→ **YOUR TASK**: Every line below that mentions the word "Alpes" should be copied out.

-------- PROVIDED INFORMATION

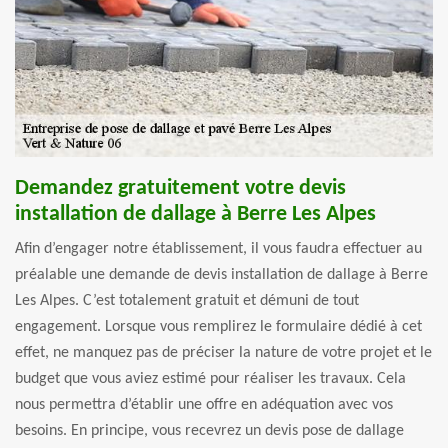
Demandez gratuitement votre devis
installation de dallage à Berre Les Alpes
Afin d’engager notre établissement, il vous faudra effectuer au
préalable une demande de devis installation de dallage à Berre
Les Alpes. C’est totalement gratuit et démuni de tout
engagement. Lorsque vous remplirez le formulaire dédié à cet
effet, ne manquez pas de préciser la nature de votre projet et le
budget que vous aviez estimé pour réaliser les travaux. Cela
nous permettra d’établir une offre en adéquation avec vos
besoins. En principe, vous recevrez un devis pose de dallage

----------------

→ **EXERCISE OUTPUT**:
installation de dallage à Berre Les Alpes
Les Alpes. C’est totalement gratuit et démuni de tout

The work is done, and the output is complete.